昨日に引き続き、モリス関連の施設をまわる。ロンドン北東部にあるWilliam Morris galllery、および彼の仕事場だったロンドン南部にあるRed Houseに行った。どれも内部写真が無いので、ただ外観だけしか記録が無いが、どの施設も充実した展示で興味深かった。モリスギャラリーの方は豊富な資料で、知識としてモリスを知ることができ、レッドハウスの方は、当時のままの空間がそのまま残されているので、体感としてモリスを知ることができる。

_DSC4118 _DSC4120 _DSC4123

ケルムスコット・プレスでモリスの作った3つの書体の見本なども置いてあって、興味深かった。またモリスの妻ジェーンと、友人の画家ロセッティが、退屈なケルムスコットマナーで不倫関係になって心にダメージを負ったモリスがアイスランドにセンチメンタルジャーニーに出て、そこでまた今までに無かったデザインの啓示を受けるあたりの資料など、知らなかったものも多くあり楽しめた。

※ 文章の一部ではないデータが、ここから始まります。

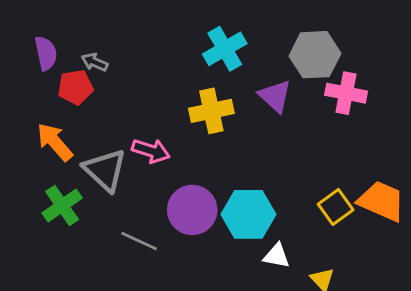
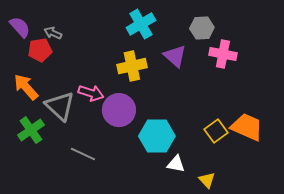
purple semicircle: (46, 53) -> (20, 27), turned -30
gray hexagon: (315, 55) -> (202, 28), size x0.7
purple circle: (192, 210) -> (119, 110), moved

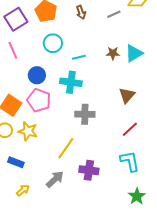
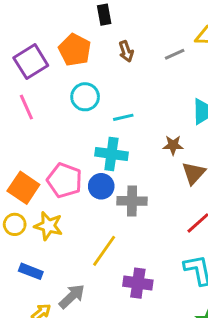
brown star: (113, 53) -> (173, 145), moved
blue circle: (37, 75) -> (101, 186), moved
gray arrow: (55, 179) -> (72, 296), moved

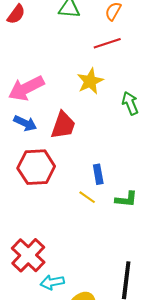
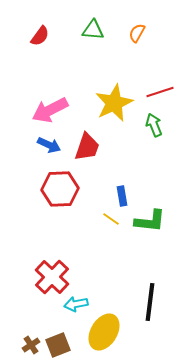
red line: (107, 43) -> (160, 92), moved
yellow star: (90, 81) -> (114, 103), size x1.4
green L-shape: (126, 199) -> (150, 221), size x1.4

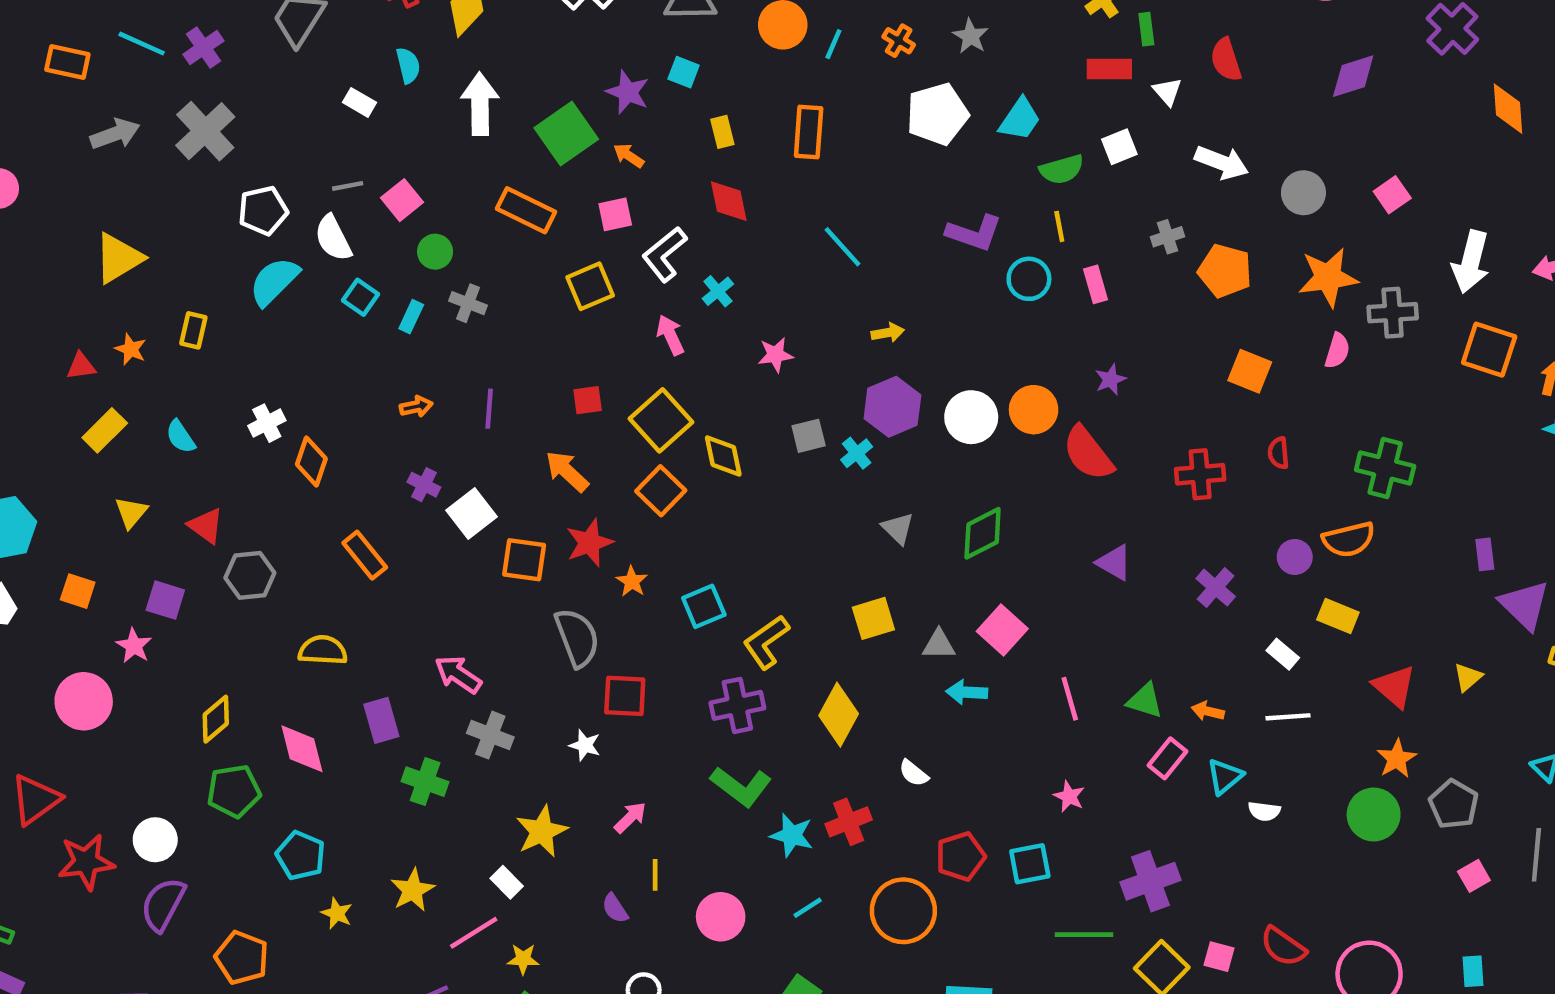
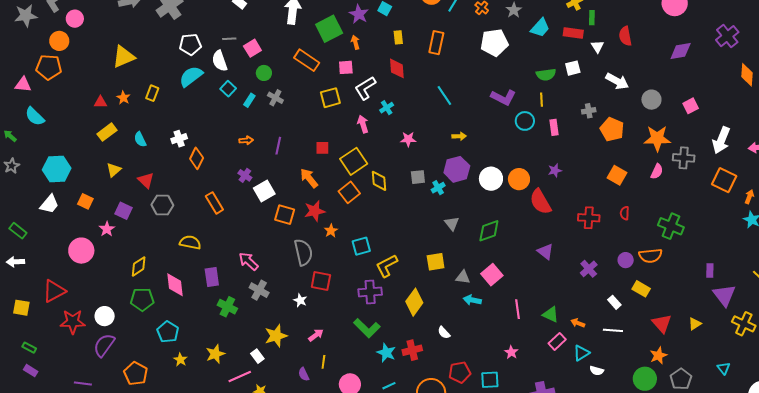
cyan trapezoid: (1020, 119) -> (540, 28), moved
orange arrow: (629, 156) -> (355, 42), turned 32

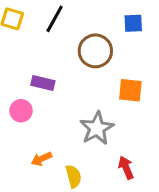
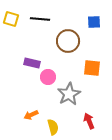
black line: (55, 19) -> (40, 19), turned 66
pink circle: (21, 111) -> (48, 77), moved

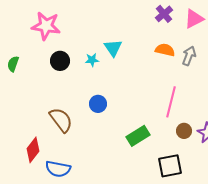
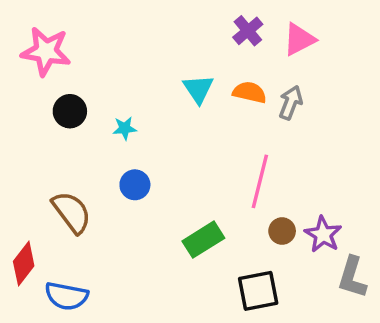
cyan triangle: (113, 48) -> (198, 89), moved
cyan star: (92, 60) -> (125, 128), moved

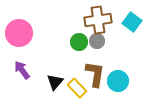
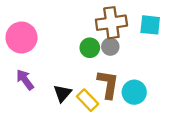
cyan square: (132, 22) -> (150, 25), turned -30

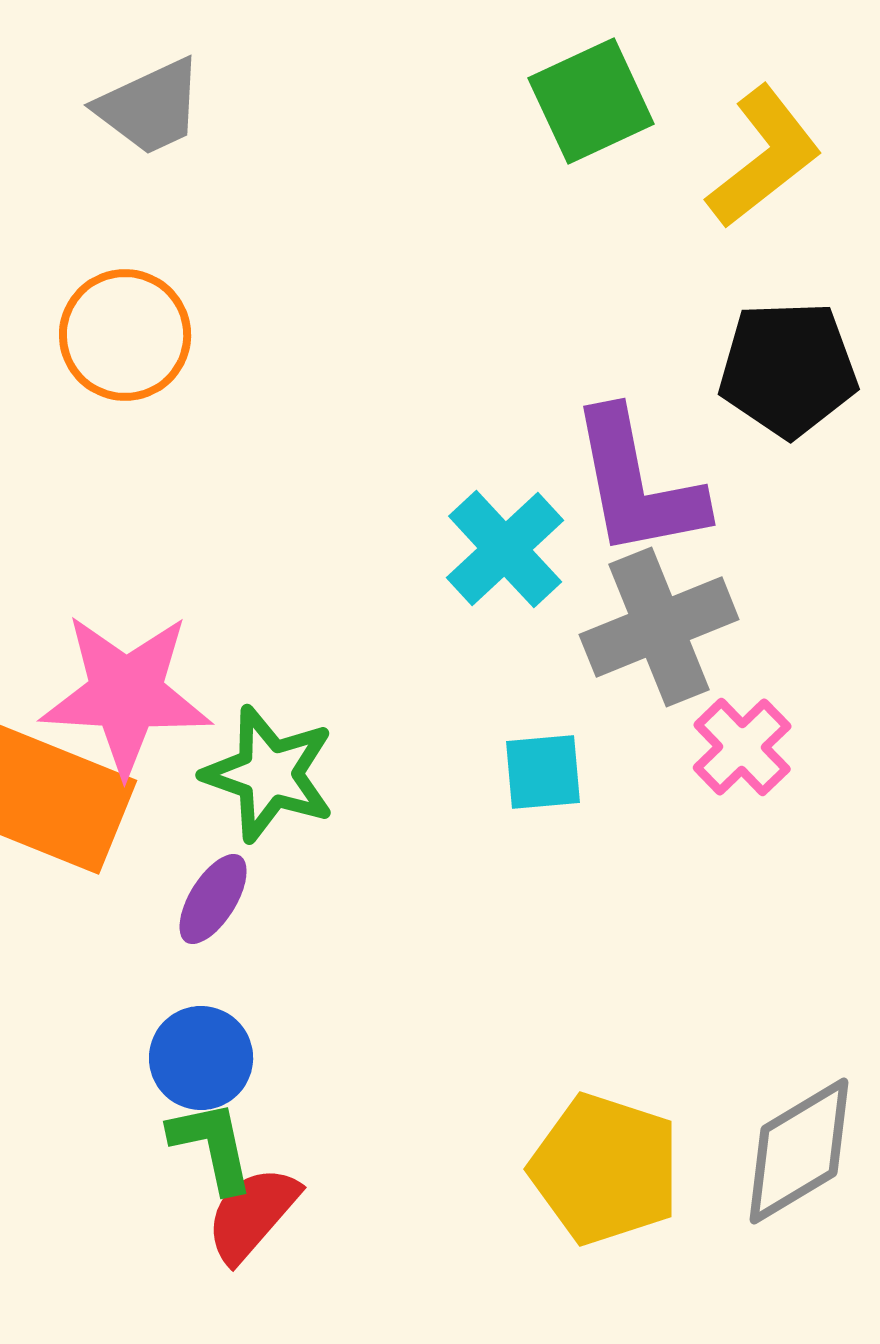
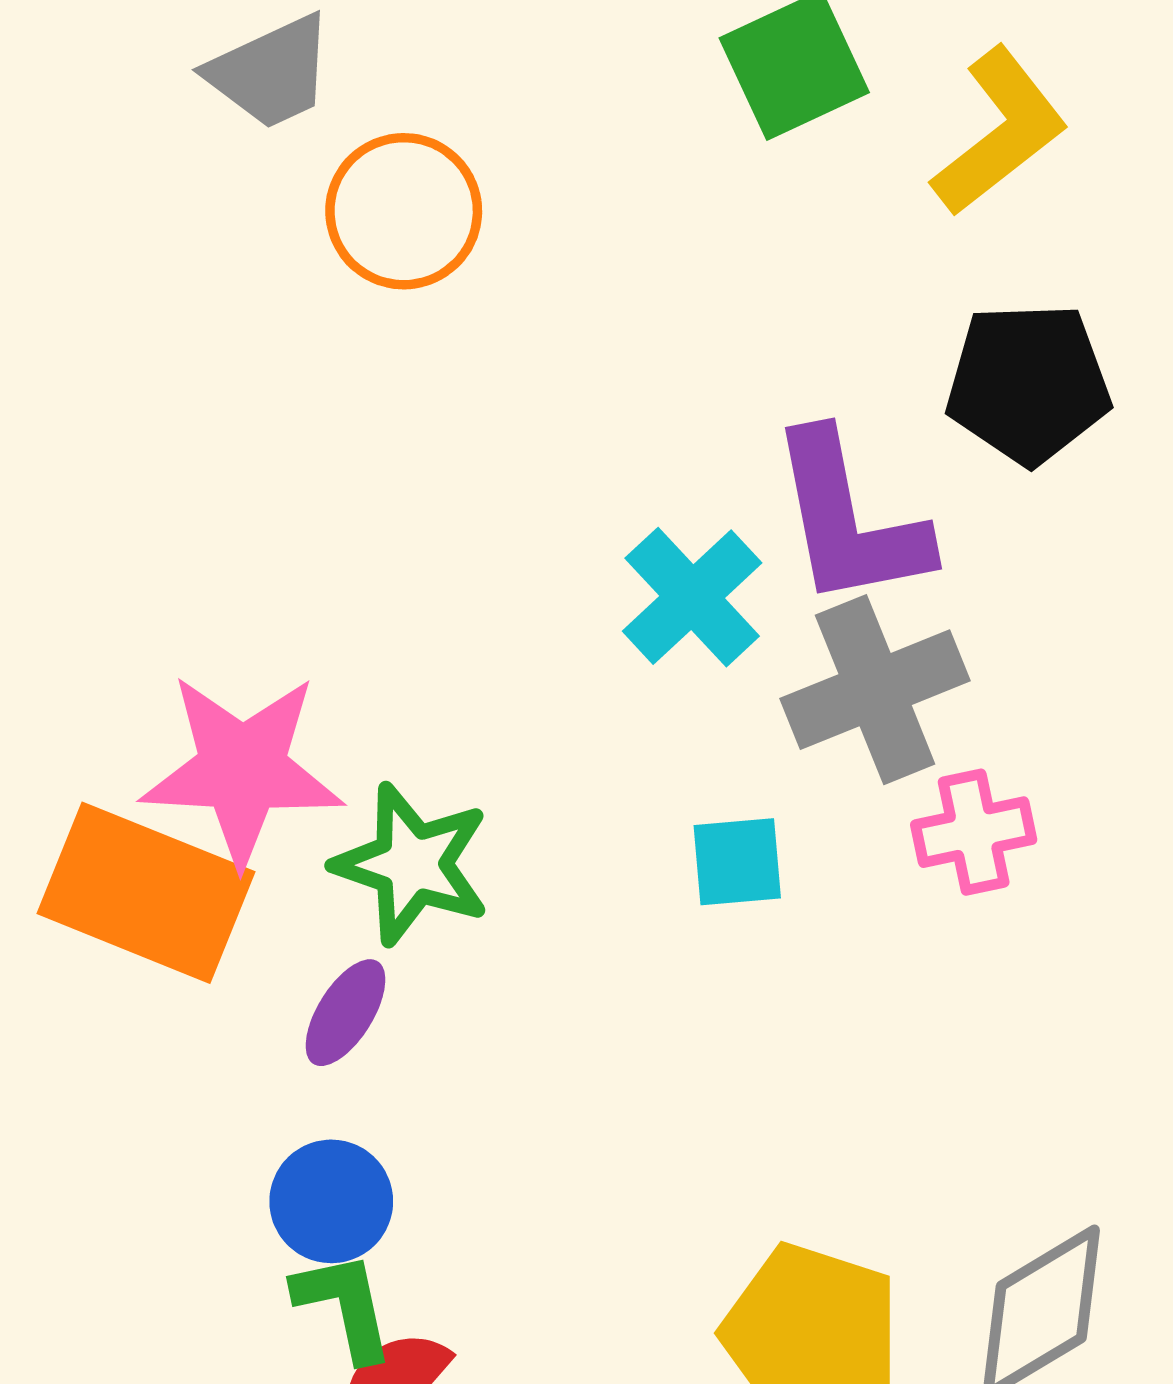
orange circle: (125, 335) -> (404, 211), moved
pink cross: (742, 747) -> (974, 832), turned 32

_DSC4127 _DSC4128 _DSC4131 _DSC4133 _DSC4137

Kelmscott Manor

W氏と話していてWilliam Morris系の施設を一気に行くという話になり、この土日をかけていくつかの施設を訪れた。

この日はオックスフォードよりもっと西に行った農村部にある、モリスの別荘ケルムスコット・マナーに行ってみた。モリスが家族と、家族ぐるみの友人の画家ロセッティと過ごしたところ。内部写真が取れなかったためにあまり写真が無いが、ところどころモリスデザインの壁紙や、家具があるものの、全体的には非常に簡素な、素朴きわまる家でとても良かった。

モリスのデザインは、テキスタイルや晩年の超装飾的なケルムスコット・プレスの書籍などから、わりとデコラティブで華やかなものというイメージがあったが、自身の住まいは想像よりずっと、モノがなかった。

たしかにモリスの考え方の根元にあるのは、ジョン・ラスキンなどの自然をとにかく崇拝するという考え方であると、学生の頃、習ったので、ものに縛られて時間に追われる暮らしでなく、ただ自然の中でゆっくりと暮らすことが美しいと心底思っていたのであろうことはよくわかった。モリスの好きだったというバイブリーという田舎町にも以前、行ったが、そこも似たような印象だった。

ただ、そのレベルにまで精神的に成熟するのは、普通の人には難しい。当時すでに世の中は大量生産と大量消費の近代化の最中だったので、その中ではこういう素朴な暮らしぶりは、凄まじく退屈に映っただろうし、受け入れられにくかっただろうと思う。退廃的とさえ思われたと思う。

_DSC4098_DSC4100_DSC4096_DSC4095 _DSC4087 _DSC4088

ただモリスはデザイン力が突出していたので、自然を写し取ったきれいな家具や壁紙を作って、まず人々の意識をなんとか変えようと思って、例のアーツ・アンド・クラフツ運動をはじめた。

結果的にその仕事は成功したが、モリスの家具は高額で、一部の金持ちしか買えなかった上に、ファッション的なトレンドと化し、皆、そのモノ自体を所有する欲にとらわれてしまい、ほぼ誰も、美しいカントリーサイドを愛する、というモリスが望んだ精神レベルに到達することはなかった。

モリスはモリスで、仕事が成功しすぎたあまり、死ぬ程、忙しくなって、自分の本当に好んだという生活スタイルからは遠ざかっていく。

それでもデザインと社会活動をやめずに最後まで、狂気をもって尋常でないクオリティの作品群を生み出し続けたことは凄まじい使命感だとは思う。

_DSC4094

このケルムスコット・マナーは、非常にいい感じの雰囲気で、何か癒される感じがあったが、なんとなく、モリス氏の疲労が全てここに堆積しているような気もした。

その後、周辺にあったいくつかのコッツウォルズの町を巡って、帰宅した。